Very productive day . Took my nephew , dad, and brother in law to surf side pier .since it was high tide and couldn't hold 10oz on the surf. Long story short we pulled 3 black drum, 6 flounder, few blues, some spots and only good knows how many whiting and weakfish we caught . So many I lost count...all keepers were given to the locals . I do believe I had one biig bull drum run on a live spot .he peeled drag on my shimano bait runner 6000 d , after locking the drag down I set the hook ,turned him around . I fought the fish for a couple mins then let my nephew take it from there. Good to see a smile from ear to ear . His first big fish. After a five min reel In and a few pumps on the rod the line went slack . Reeled in to check my bait with no bite marks what so ever, no chaffing on my leader .I do believe I lost a big drum. But all in all it was worth every min to see his excitement.I could do that all day with the same outcome and it wouldn't matter to me .


----------



## The Skink (Mar 9, 2009)

IPNURWATER said:


> Very productive day . Took my nephew , dad, and brother in law to surf side pier .since it was high tide and couldn't hold 10oz on the surf. Long story short we pulled 3 black drum, 6 flounder, few blues, some spots and only good knows how many whiting and weakfish we caught . So many I lost count...all keepers were given to the locals . I do believe I had one biig bull drum run on a live spot .he peeled drag on my shimano bait runner 6000 d , after locking the drag down I set the hook ,turned him around . I fought the fish for a couple mins then let my nephew take it from there. Good to see a smile from ear to ear . His first big fish. After a five min reel In and a few pumps on the rod the line went slack . Reeled in to check my bait with no bite marks what so ever, no chaffing on my leader .I do believe I lost a big drum. But all in all it was worth every min to see his excitement.I could do that all day with the same outcome and it wouldn't matter to me .


Sounds like a wonderful day


----------



## beady (Oct 25, 2008)

Looks like you had a productive day there !!!!!


----------



## Gary Carrier (Oct 11, 2012)

IPNURWATER said:


> Very productive day . Took my nephew , dad, and brother in law to surf side pier .since it was high tide and couldn't hold 10oz on the surf. Long story short we pulled 3 black drum, 6 flounder, few blues, some spots and only good knows how many whiting and weakfish we caught . So many I lost count...all keepers were given to the locals . I do believe I had one biig bull drum run on a live spot .he peeled drag on my shimano bait runner 6000 d , after locking the drag down I set the hook ,turned him around . I fought the fish for a couple mins then let my nephew take it from there.
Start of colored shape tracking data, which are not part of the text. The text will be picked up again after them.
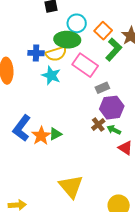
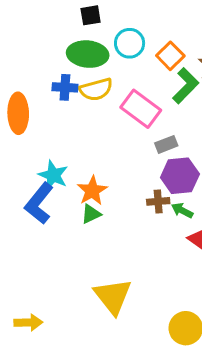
green ellipse: (67, 40) -> (88, 54), moved
cyan star: (51, 75) -> (53, 175), moved
brown cross: (98, 125) -> (158, 201), turned 32
orange star: (41, 136) -> (92, 191), moved

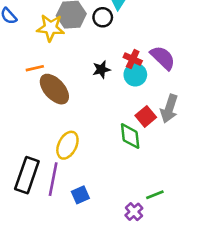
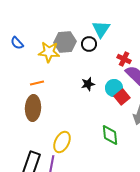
red cross: (133, 59) -> (124, 59), moved
brown ellipse: (54, 89) -> (33, 108), moved, turned 45
red square: (146, 116) -> (122, 97), moved

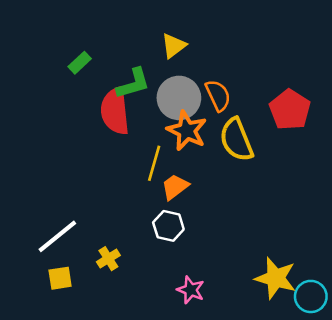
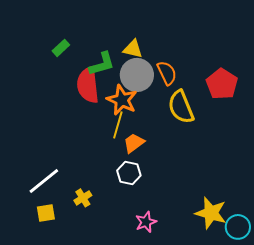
yellow triangle: (174, 46) -> (133, 49), moved, turned 50
orange star: (187, 131) -> (122, 100), moved
pink star: (191, 290) -> (146, 222), turned 30

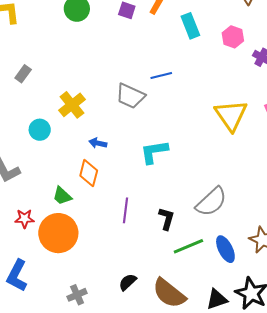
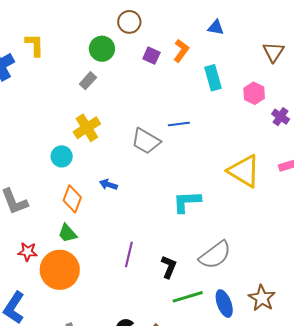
gray rectangle: (23, 74) -> (88, 81), moved
yellow cross: (72, 105) -> (87, 128), moved
yellow triangle: (231, 115) -> (244, 171), turned -30
cyan circle: (40, 130) -> (62, 156), moved
cyan L-shape: (154, 152) -> (187, 202), moved
orange diamond: (89, 173) -> (72, 199), moved

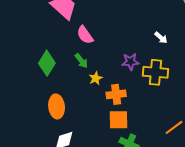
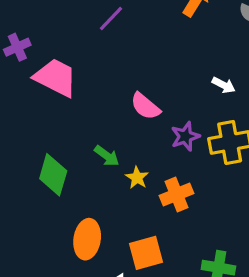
pink semicircle: (85, 35) -> (145, 106), moved
orange ellipse: (57, 106) -> (87, 239), turned 30
orange square: (119, 120) -> (146, 253), moved

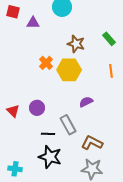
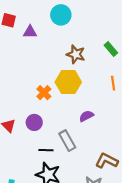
orange cross: (46, 63) -> (44, 93), moved
brown L-shape: (92, 143) -> (107, 161), moved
Good to see a smile from ear to ear . His first big fish. After a five min reel In and a few pumps on the rod the line went slack . Reeled in to check my bait with no bite marks what so ever, no chaffing on my leader .I do believe I lost a big drum. But all in all it was worth every min to see his excitement.I could do that all day with the same outcome and it wouldn't matter to me .


I know there was a comment made about going to a pier if 4 ounces would not hold. The surf must have really been pounding if 10 ounces would not hold. Does that mean you can fish from a pier and catch fish no matter how bad the wind is blowing? I don't know the answer. Evidently you can based on the success. Any comments?


----------



## Elgreco (Aug 12, 2014)

Its not very fun if the wind is blowing that hard in my opinion.


----------



## beady (Oct 25, 2008)

well you are farther out in the water on a pier, and the weight seems to hold better for some reason but the wind still
blows the line around.....I am confused was he at Surf Side Pier or 2nd Ave pier as they are two different Piers !!!!!


----------



## IPNURWATER (Aug 20, 2013)

It was the first pier I came to south of ocean lakes campgrounds so I could of been wrong.. I took a left onto 2 ave from kings highway tI'll the stop sign, which the road ended .then took a right and the pier was there. I bought a shirt from the pier and says surf side beach .


----------



## RjTheMetalhead (Dec 3, 2011)

Surfside pier it was.


2nd Ave is in downtown MB.


----------



## beady (Oct 25, 2008)

*Pier*



RjTheMetalhead said:


> Surfside pier it was.
> 
> 
> 2nd Ave is in downtown MB.



Yupper you was at Surfside Pier ....................


----------